Summary statistics for the mitochondrial data, as estimated using DNAsp 5 (Librado and Rozas 2009).
| All | Historical (n = 5) | Contemporary (n = 7) | |
|---|---|---|---|
| H | 12 | 5 | 7 |
| Hd | 1 | 1 | 1 |
| S | 87 | 44 | 48 |
| π | 0.00113 | 0.00115 | 0.00104 |
| Θ | 0.00172 | 0.00126 | 0.00117 |
Discussion
Using a combination of short and long reads as well as Hi-C data, we successfully assembled a reference genome for a species that had no existing reference genome. The final genome assembly of European Green Woodpecker is estimated to be about 1.28 Gbp. Exhibiting an N50 contig length of 37 Mbp, our assembly displays significant contig continuity, retaining almost all genetic information across the 47 contiguous scaffolds. The de novo assembly and annotation of the P. viridis genome presented here represent an important resource for the ornithological community and complements our understanding of the genetic structure of the European green woodpecker. However, it is important to acknowledge that challenges persist with any genome assembly (Peona et al. 2018; Weissensteiner and Suh 2019). Although continuity and completeness have significantly improved, some genomic regions with high GC content and repetitive elements may still present challenges for accurate assembly (Chen et al. 2013; Goldstein et al. 2019).
Genome completeness
The BUSCO completeness score of 89.4% (Table 4) is comparatively low for recently assembled bird genomes, especially considering the methods used (Hi-Ci, long reads, and short reads) when compared to other recently published genomes (e.g. Baudrin et al. 2023). Among Piciformes, our assembly ranked third out of four species (M. aurifrons, D. pubescens, P. viridis, C. auratus) for which long reads were used. We note, however, that the 2 assemblies with the lowest BUSCO scores (C. auratus, P. viridis) are part of the Picini subclade, whereas the 2 higher scores belong to the Dendropicini (D. pubescens) and Melanerpini (M. aurifrons) clades (Shakya et al. 2017). Genome fragmentation, especially the number of microchromosomes, could explain this pattern as they could be more difficult to assemble. Yet, karyotypic data indicate that D. pubescens (2n = 92, Shields 1982), C. auratus (2n = 90, Shields 1982), P. viridis (2n = 94; Hammar 1970) have similar number of chromosomes. The karyotype of M. aurifrons, although currently unknown is possibly much lower than one of its congener, M. candidus, which has a chromosome number of 2n = 64 (de Oliveira et al. 2017).
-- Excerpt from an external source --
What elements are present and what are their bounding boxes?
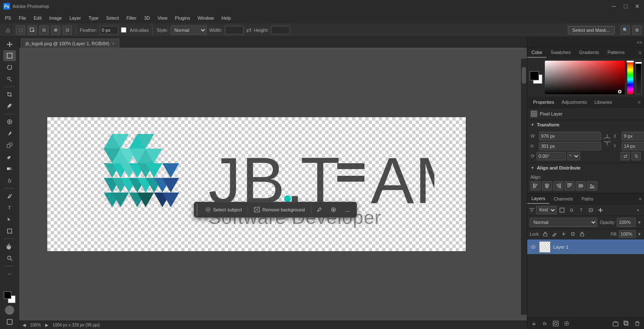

Woodpeckers, unlike most other birds, are particularly rich in repetitive elements (Zhang et al. 2014; Manthey et al. 2018). The proportion of the genome that consists of repetitive elements is the highest in the two species (P. viridis: 30.1%, C. auratus: 28%) that have the lower BUSCO scores. It is plausible that the high proportion of repetitive elements in the genomes could also contribute to the lower recovery of BUSCO loci in the assemblies.
Table 4.
BUSCO analysis to assess the genome completeness.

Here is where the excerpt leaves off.